The first activities here immerse students in working with mean, median, and mode both visually and interactively. They will be confronted constantly with the differences among the three concepts of average. The second set offers problems to challenge them to use these statistics in problem situations, such as finding how average temperature changes with distance from the equator.

If you have found a favorite way to help your students understand what “average” is, please share your idea by commenting to this blog post. Thanks!

**Describing Data Using Statistics**

Investigate the mean, median, mode, and range of a data set through its graph.
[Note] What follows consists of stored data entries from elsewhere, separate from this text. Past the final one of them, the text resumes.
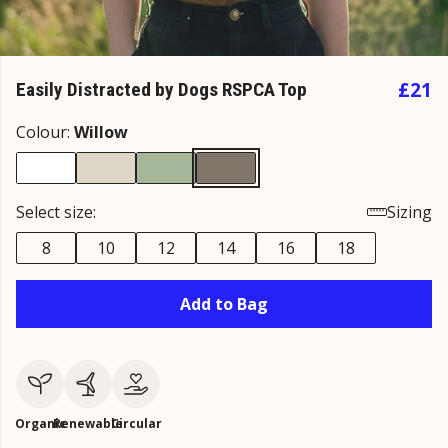
£21
Easily Distracted by Dogs RSPCA Top
Colour:
Willow
Select size:
Sizing
8
10
12
14
16
18
Add to Bag
Organic
Renewable
Circular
Manipulate the data and watch how these statistics change (or, in some cases, how they don’t change).

**Understanding Averages**

Written for the student, this tutorial on mean, median, and mode includes fact sheets on the most basic concepts, plus practice sheets and a quiz. Key ideas are clearly defined at the student level through graphics as well as text.

**Plop It!**

Users click to easily and quickly build a bar graph and view how the mean, median, and mode change as entries are added to the graph. An efficient tool for viewing these statistics visually.
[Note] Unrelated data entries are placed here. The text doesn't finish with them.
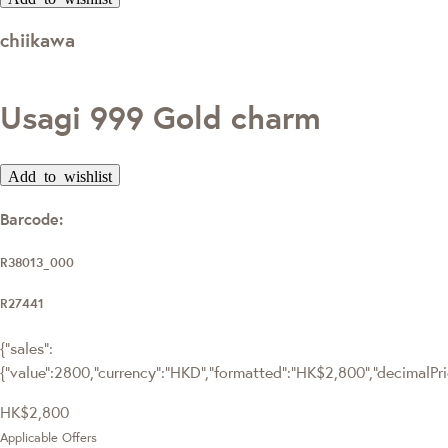
chiikawa
Usagi 999 Gold charm
Add to wishlist
Barcode:
R38013_000
R27441
{"sales":
{"value":2800,"currency":"HKD","formatted":"HK$2,800","decimalPrice
HK$2,800
Applicable Offers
**Comparing Properties of the Mean and the Median Through the Use of Technology**

Seven points appear on a number line, 0 to 400. As students move one or more of these points along the line, the effects on the mean and median are immediately displayed. Questions challenge students to explore these measures of center; for example, What happens if you pull some of the data values way off to one extreme or the other?

**Working hours: How much time do teens spend on the job****?**

This activity challenges students to interpret a bar graph (showing only percentages), to determine the mean number of hours teenagers work per week. A more complicated and interesting problem than it may seem at first glance! A full solution sets out the math in detail. Related questions ask students to calculate averages for additional data sets.
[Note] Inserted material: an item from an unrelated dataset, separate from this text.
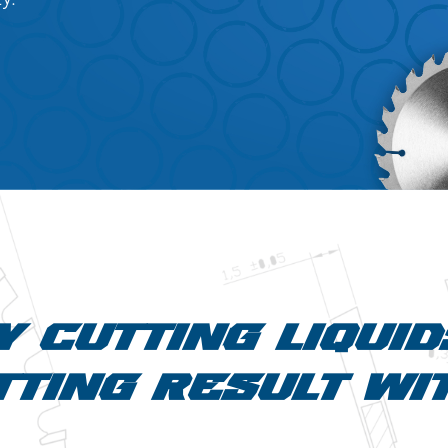
Y CUTTING LIQUI
TING RESULT WI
**The Global Sun Temperature Project**

This web site allows students from around the world to work together to determine how average daily temperatures and hours of sunlight change with distance from the equator. Students learn to collect, organize, and interpret data. Classrooms can participate in the project each spring and each fall. You will find project information, lesson plans, and implementation assistance at the site.

**Train Race**

In this interactive game, students compute the mean, median, and range of the running times of four trains, then select the one train that will get to the destination on time. Players extend their basic understanding of these statistics as they try to find the most reliable train for the trip. Students can select one of three levels of difficulty. There are tips for students as well as a full explanation of the key instructional ideas underlying the game.